Four (4) hobbits: Frodo, Samwise, Meriadoc (Merry), and Peregrin (Pippin)
+ Two (2) humans: Aragorn and Boromir
+ One (1) elf: Legolas
+ One (1) dwarf: Gimli
+ One (1) wizard: Gandalf
= Nine (9) Members of the Fellowship of the Ring
J. R. R. Tolkien was born on January 3, 1892 in Bloemfontein in the Orange Free State in South Africa to English parents. When he was three years old he, his mother, and brother returned to England for a family visit. His father, who was to join them later, died before he could arrive, leaving them without an income.
At age 12, Tolkien lost his mother and was made the ward of his Catholic priest. Tolkien attended King Edward’s School from 1910 to 1911 and did well in classical and modern languages.
In 1911 Tolkien began school at Exeter College, Oxford and studied Classics, Old English, Germanic languages, Welsh, and Finnish. He published his first poem in 1913 in the Stapeldon Magazine of Exeter College.
After graduating in 1915, Tolkien enlisted in the Army to fight in World War I. After only four months on the battlefield Tolkien became ill and was sent back home.

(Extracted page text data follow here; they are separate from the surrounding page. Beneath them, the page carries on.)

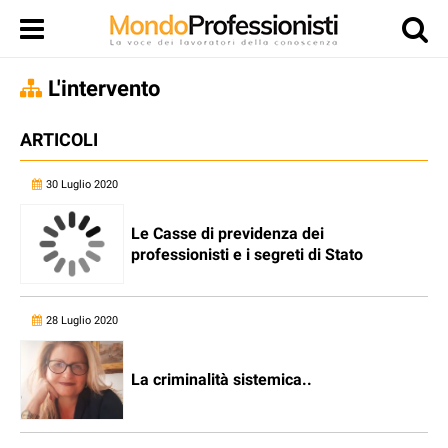
L'intervento
ARTICOLI
30 Luglio 2020
Le Casse di previdenza dei
professionisti e i segreti di Stato
28 Luglio 2020
La criminalità sistemica..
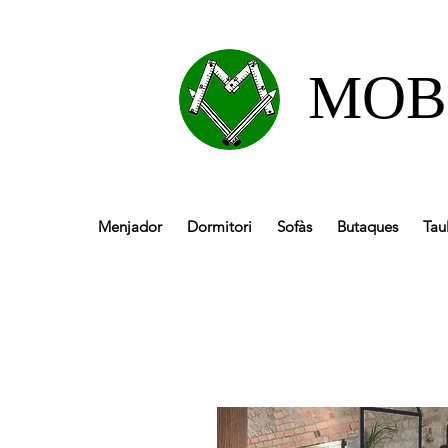
MOB
Menjador
Dormitori
Sofàs
Butaques
Tau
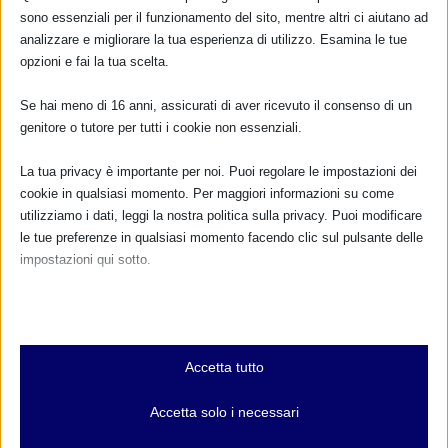
CALENDARIO EVENTI
sono essenziali per il funzionamento del sito, mentre altri ci aiutano ad
analizzare e migliorare la tua esperienza di utilizzo. Esamina le tue
Non ci sono eventi
opzioni e fai la tua scelta.
Se hai meno di 16 anni, assicurati di aver ricevuto il consenso di un
TUTTI GLI EVENTI
genitore o tutore per tutti i cookie non essenziali.
La tua privacy è importante per noi. Puoi regolare le impostazioni dei
FARMACI IN ALLATTAMENTO E
cookie in qualsiasi momento. Per maggiori informazioni su come
GRAVIDANZA
utilizziamo i dati, leggi la nostra politica sulla privacy. Puoi modificare
le tue preferenze in qualsiasi momento facendo clic sul pulsante delle
impostazioni qui sotto.
NUMERO VERDE GRATUITO
800.883300
Nota che, se scegli di disabilitare alcuni tipi di cookie, questo potrebbe
influire sulla tua esperienza del sito e sui servizi che possiamo offrire.
Maggiori informazioni
Essenziali
Accetta tutto
I cookie e i servizi essenziali abilitano le funzioni di base e sono
necessari per il corretto funzionamento del sito web. Questi cookie
Accetta solo i necessari
RIMANI AGGIORNATO
e servizi non richiedono il consenso dell'utente secondo il GDPR.
Mostra dettagli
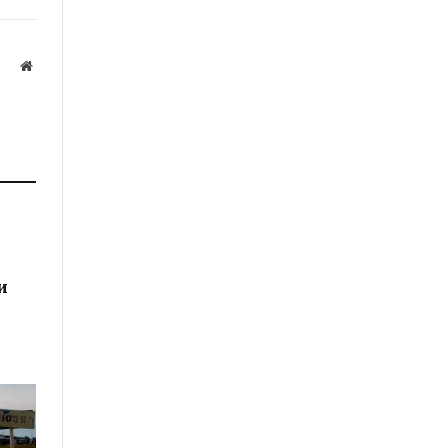
Website
а
и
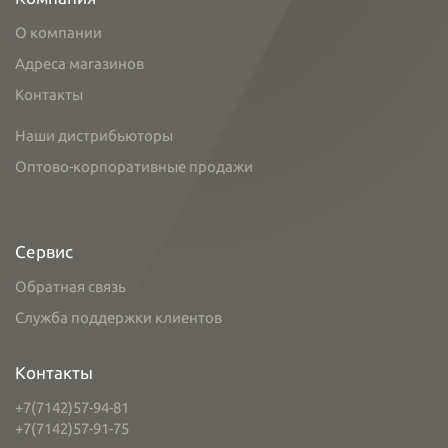
О компании
Адреса магазинов
Контакты
Наши дистрибьюторы
Оптово-корпоративные продажи
Сервис
Обратная связь
Служба поддержки клиентов
Контакты
+7(7142)57-94-81
+7(7142)57-91-75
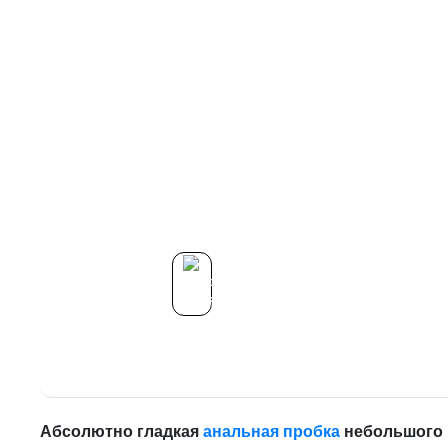
Абсолютно гладкая
анальная пробка
небольшого 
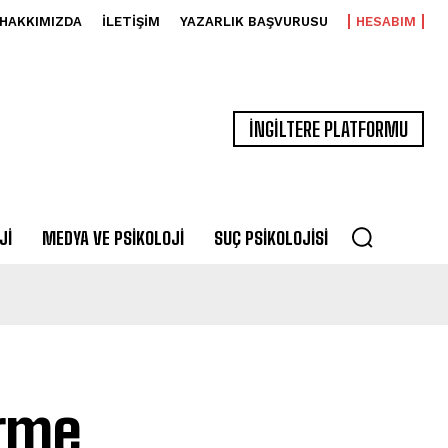
HAKKIMIZDA
İLETIŞIM
YAZARLIK BAŞVURUSU
HESABIM
İNGİLTERE PLATFORMU
JI
MEDYA VE PSIKOLOJI
SUÇ PSIKOLOJISI
irme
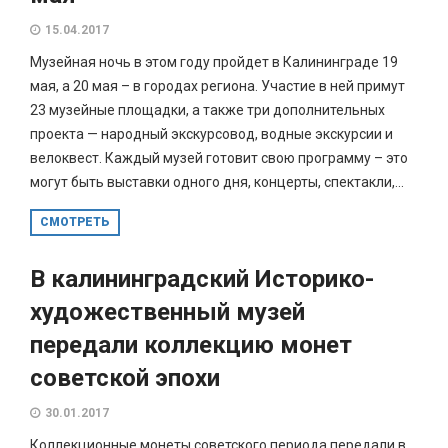
15.04.2017
Музейная ночь в этом году пройдет в Калининграде 19
мая, а 20 мая – в городах региона. Участие в ней примут
23 музейные площадки, а также три дополнительных
проекта — народный экскурсовод, водные экскурсии и
велоквест. Каждый музей готовит свою программу – это
могут быть выставки одного дня, концерты, спектакли,...
СМОТРЕТЬ
В калининградский Историко-
художественный музей
передали коллекцию монет
советской эпохи
30.01.2017
Коллекционные монеты советского периода передали в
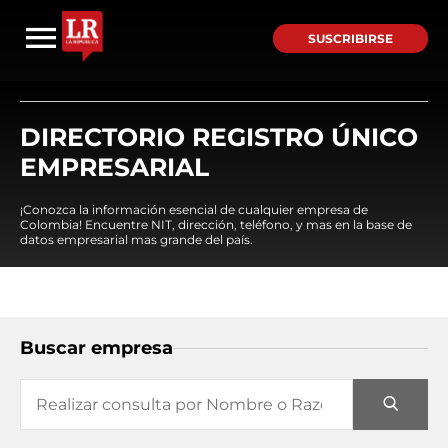
SUSCRIBIRSE
DIRECTORIO REGISTRO ÚNICO
EMPRESARIAL
¡Conozca la información esencial de cualquier empresa de
Colombia! Encuentre NIT, dirección, teléfono, y mas en la base de
datos empresarial mas grande del país.
Buscar empresa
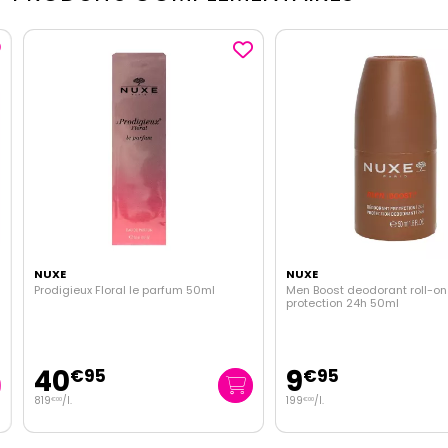
NUXE
NUXE
Prodigieux Floral le parfum 50ml
Men Boost deodorant roll-on
protection 24h 50ml
40
9
€
95
€
95
819
/
l.
199
/
l.
€
00
€
00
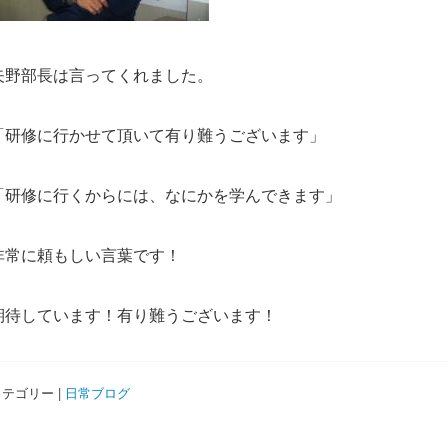
矢野部長は言ってくれました。
「研修に行かせて頂いて有り難うございます」
「研修に行くからには、なにかを学んできます」
非常に頼もしい言葉です！
期待しています！有り難うございます！
テゴリー |
日常ブログ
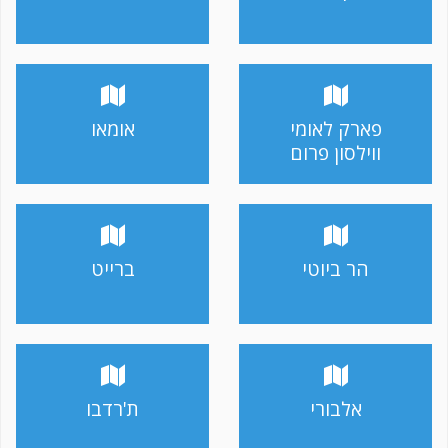
פארק לאומי
אומאו
ווילסון פרום
הר ביוטי
ברייט
אלבורי
ת'רדבו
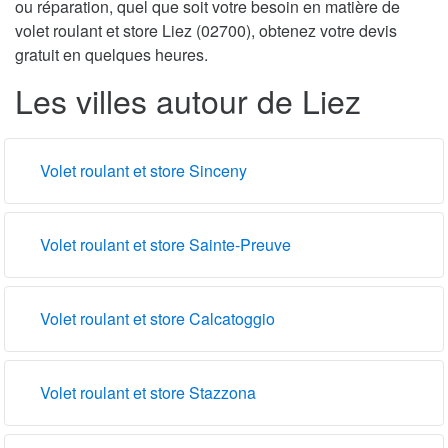
ou réparation, quel que soit votre besoin en matière de
volet roulant et store Liez (02700), obtenez votre devis
gratuit en quelques heures.
Les villes autour de Liez
Volet roulant et store Sinceny
Volet roulant et store Sainte-Preuve
Volet roulant et store Calcatoggio
Volet roulant et store Stazzona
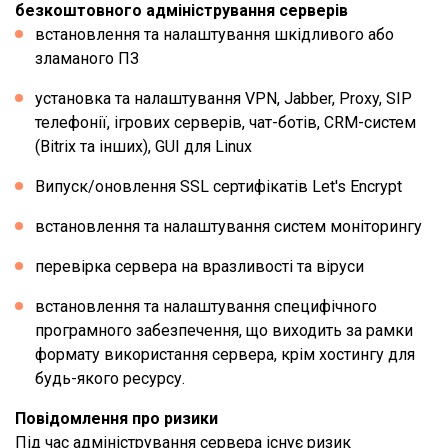
безкоштовного адміністрування серверів
встановлення та налаштування шкідливого або
зламаного ПЗ
установка та налаштування VPN, Jabber, Proxy, SIP
телефонії, ігрових серверів, чат-ботів, CRM-систем
(Bitrix та інших), GUI для Linux
Випуск/оновлення SSL сертифікатів Let's Encrypt
встановлення та налаштування систем моніторингу
перевірка сервера на вразливості та віруси
встановлення та налаштування специфічного
програмного забезпечення, що виходить за рамки
формату використання сервера, крім хостингу для
будь-якого ресурсу.
Повідомлення про ризики
Під час адміністрування сервера існує ризик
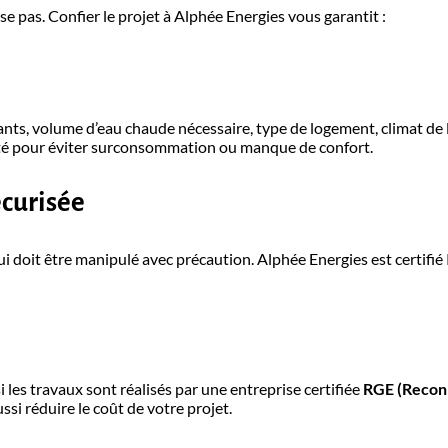
 pas. Confier le projet à Alphée Energies vous garantit :
nts, volume d’eau chaude nécessaire, type de logement, climat de 
té pour éviter surconsommation ou manque de confort.
écurisée
i doit être manipulé avec précaution. Alphée Energies est certifié
les travaux sont réalisés par une entreprise certifiée
RGE (Recon
ssi réduire le coût de votre projet.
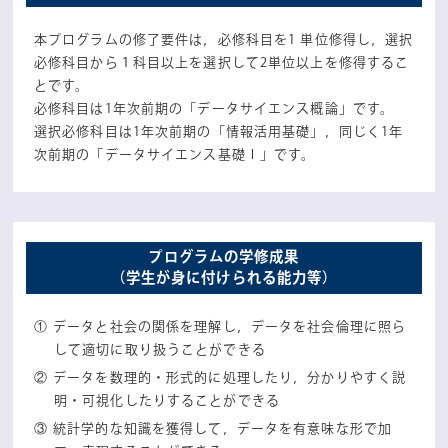
本プログラムの修了要件は，必修科目を1 単位修得し，選択
必修科目から１科目以上を選択して2単位以上を修得するこ
とです。
必修科目は1年次前期の「データサイエンス概論」です。
選択必修科目は1年次前期の「情報活用基礎」，同じく1年
次前期の「データサイエンス基礎Ⅰ」です。
プログラムの学修成果
（学生が身に付けられる能力等）
データと社会の関係を理解し，データを社会倫理に照ら
して適切に取り扱うことができる
データを数理的・形式的に処理したり，分かりやすく説
明・可視化したりすることができる
統計学的な知識を獲得して，データを有意味な形で加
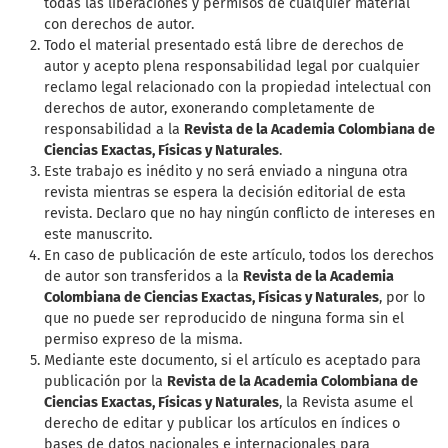
todas las liberaciones y permisos de cualquier material
con derechos de autor.
Todo el material presentado está libre de derechos de
autor y acepto plena responsabilidad legal por cualquier
reclamo legal relacionado con la propiedad intelectual con
derechos de autor, exonerando completamente de
responsabilidad a la
Revista de la Academia Colombiana de
Ciencias Exactas, Físicas y Naturales
.
Este trabajo es inédito y no será enviado a ninguna otra
revista mientras se espera la decisión editorial de esta
revista. Declaro que no hay ningún conflicto de intereses en
este manuscrito.
En caso de publicación de este artículo, todos los derechos
de autor son transferidos a la
Revista de la Academia
Colombiana de Ciencias Exactas, Físicas y Naturales
, por lo
que no puede ser reproducido de ninguna forma sin el
permiso expreso de la misma.
Mediante este documento, si el artículo es aceptado para
publicación por la
Revista de la Academia Colombiana de
Ciencias Exactas, Físicas y Naturales
, la Revista asume el
derecho de editar y publicar los artículos en índices o
bases de datos nacionales e internacionales para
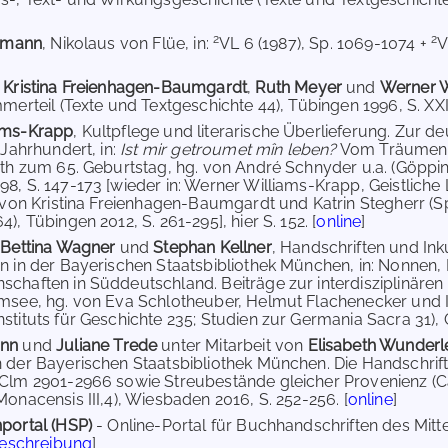
2
2
nimann
, Nikolaus von Flüe, in:
VL 6 (1987), Sp. 1069-1074 +
V
,
Kristina Freienhagen-Baumgardt
,
Ruth Meyer
und
Werner 
mmerteil (Texte und Textgeschichte 44), Tübingen 1996, S. XXI
ams-Krapp
, Kultpflege und literarische Überlieferung. Zur 
 Jahrhundert, in:
Ist mir getroumet mîn leben?
Vom Träumen u
ith zum 65. Geburtstag, hg. von André Schnyder u.a. (Göppin
, S. 147-173 [wieder in: Werner Williams-Krapp, Geistliche Li
. von Kristina Freienhagen-Baumgardt und Katrin Stegherr (
), Tübingen 2012, S. 261-295], hier S. 152. [
online
]
,
Bettina Wagner
und
Stephan Kellner
, Handschriften und I
n in der Bayerischen Staatsbibliothek München, in: Nonnen,
chaften in Süddeutschland. Beiträge zur interdisziplinäre
msee, hg. von Eva Schlotheuber, Helmut Flachenecker und In
stituts für Geschichte 235; Studien zur Germania Sacra 31), G
ann
und
Juliane Trede
unter Mitarbeit von
Elisabeth Wunderl
 der Bayerischen Staatsbibliothek München. Die Handschri
 Clm 2901-2966 sowie Streubestände gleicher Provenienz 
Monacensis III,4), Wiesbaden 2016, S. 252-256. [
online
]
portal (HSP)
- Online-Portal für Buchhandschriften des Mit
Beschreibung
]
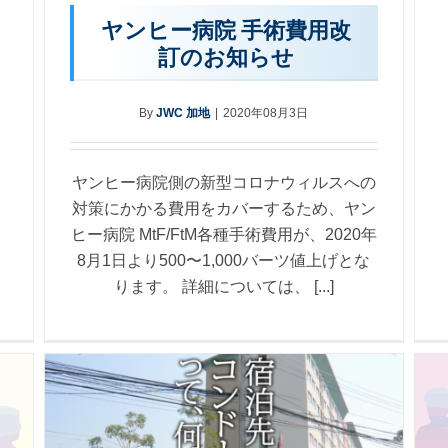
ヤンヒー病院 手術費用改
訂のお知らせ
By
JWC 加地
|
2020年08月3日
ヤンヒー病院側の新型コロナウィルスへの
対策にかかる費用をカバーするため、ヤン
ヒー病院 MtF/FtM各種手術費用が、2020年
8月1日より500〜1,000バーツ値上げとな
ります。 詳細については、 [...]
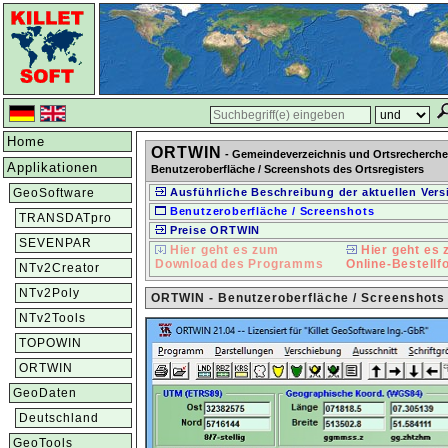
Home
ORTWIN
- Gemeindeverzeichnis und Ortsrecherche
Applikationen
Benutzeroberfläche / Screenshots des Ortsregisters
GeoSoftware
Ausführliche Beschreibung der aktuellen Vers
Benutzeroberfläche / Screenshots
TRANSDATpro
Preise ORTWIN
SEVENPAR
Hier geht es zum
Hier geht es
Download des Programms
Online-Bestellf
NTv2Creator
NTv2Poly
ORTWIN - Benutzeroberfläche / Screenshots
NTv2Tools
TOPOWIN
ORTWIN
GeoDaten
Deutschland
GeoTools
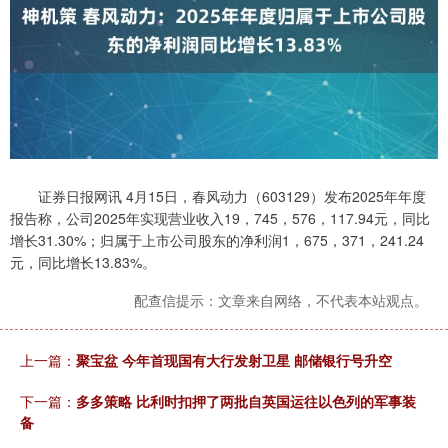
证券日报网讯 4月15日，春风动力（603129）发布2025年年度
报告称，公司2025年实现营业收入19，745，576，117.94元，同比
增长31.30%；归属于上市公司股东的净利润1，675，371，241.24
元，同比增长13.83%。
配查信提示：文章来自网络，不代表本站观点。
上一篇：
聚宝盆 今年首现国有大行发射卫星 邮储银行号升空
下一篇：
多多策略 比利时扣押了两批自英国运往以色列的军事装
备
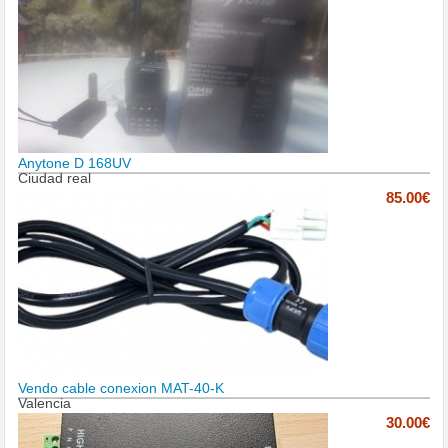
Anytone D 168UV
Ciudad real
85.00€
Vendo cable conexion MAT-40-K
Valencia
30.00€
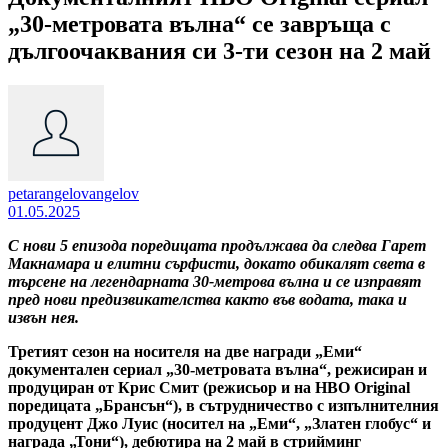
„30-метровата вълна“ се завръща с
дългоочаквания си 3-ти сезон на 2 май
petarangelovangelov
01.05.2025
С нови 5 епизода поредицата продължава да следва Гарет
Макнамара и елитни сърфисти, докато обикалят света в
търсене на легендарната 30-метрова вълна и се изправят
пред нови предизвикателства както във водата, така и
извън нея.
Третият сезон на носителя на две награди „Еми“
документален сериал „30-метровата вълна“, режисиран и
продуциран от Крис Смит (режисьор и на HBO Original
поредицата „Брансън“), в сътрудничество с изпълнителния
продуцент Джо Луис (носител на „Еми“, „Златен глобус“ и
награда „Тони“), дебютира на 2 май в стрийминг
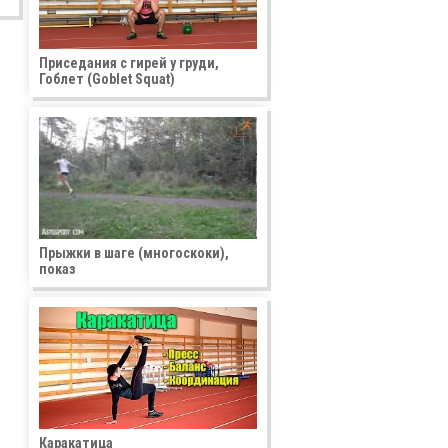
Приседания с гирей у груди,
Гоблет (Goblet Squat)
Прыжки в шаге (многоскоки),
показ
Каракатица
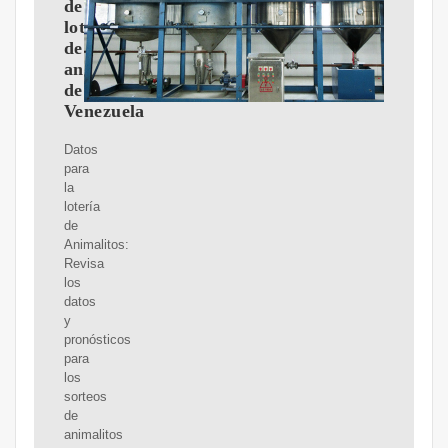
de
lotería
de
animalitos
de
Venezuela
Datos
para
la
lotería
de
Animalitos:
Revisa
los
datos
y
pronósticos
para
los
sorteos
de
animalitos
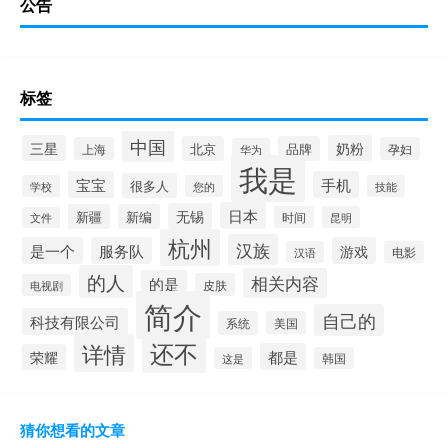
公告
标签
中国
三星
奶粉
北京
品牌
上海
孕妇
华为
我是
宝宝
手机
很多人
学校
您的
技能
日本
无锡
新疆
新编
时间
昆明
文件
杭州
汉族
是一个
服务队
游戏
汉语
电影
的人
相关内容
的是
皮肤
电视剧
简介
自己的
科技有限公司
系统
美国
还不
详情
都是
荣耀
这是
韩国
猜你想看的文章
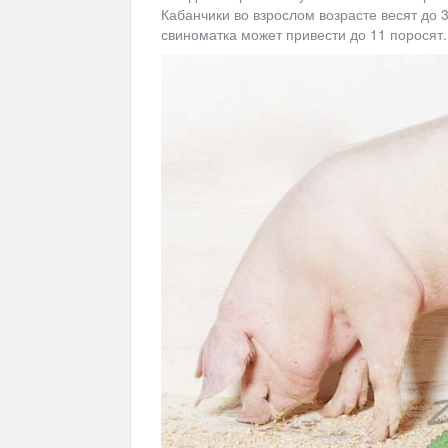
Кабанчики во взрослом возрасте весят до 3
свиноматка может привести до 11 поросят.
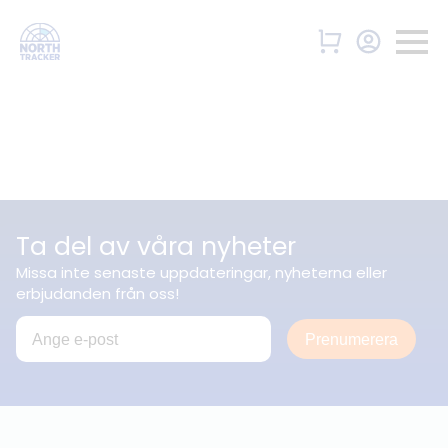
Ta del av våra nyheter
Missa inte senaste uppdateringar, nyheterna eller
erbjudanden från oss!
Prenumerera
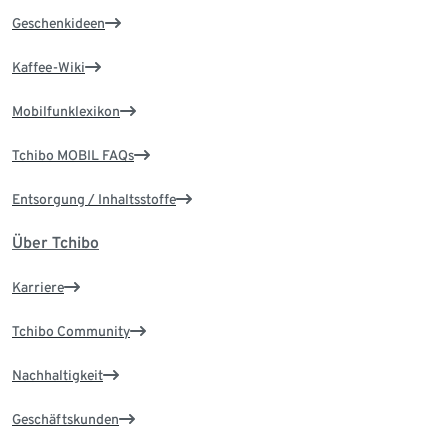
Geschenkideen
Kaffee-Wiki
Mobilfunklexikon
Tchibo MOBIL FAQs
Entsorgung / Inhaltsstoffe
Über Tchibo
Karriere
Tchibo Community
Nachhaltigkeit
Geschäftskunden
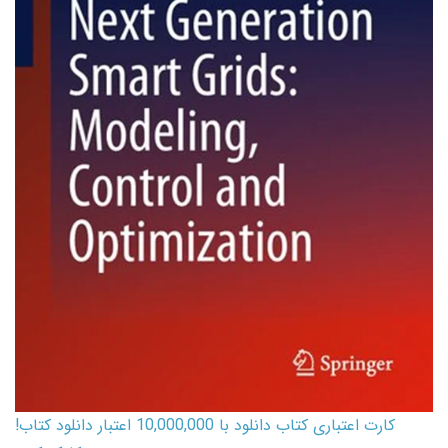
کارت اعتباری کتاب دانلود با 10,000,000 اعتبار دانلود کتاب!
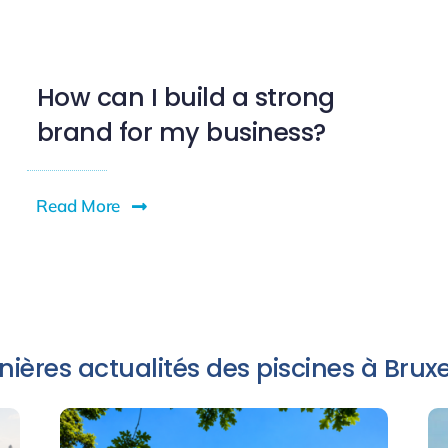
How can I build a strong
brand for my business?
Read More
nières actualités des piscines à Bruxe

After he was discharged, Tolkien worked as a lexicographer for the New English Dictionary and began to work on his epic The Silmarillion, upon which all his mythologies are based. He published A Middle English Vocabulary in 1922 and began work on creating elfish languages.
In 1920 Tolkien began teaching at the University of Leeds as an English professor, where he worked until 1925. He next took up a post at Cambridge which he retained until retirement.
Sometime during the 1930s Tolkien started writing The Hobbit. The book was so successful that his publisher asked him to write a sequel. Instead, Tolkien wrote what is now the Lord of the Rings series. [bio source here]
Now if you'll excuse me, I've got to get back to my reading!
-From Chapter 1: "An Unexpected Party"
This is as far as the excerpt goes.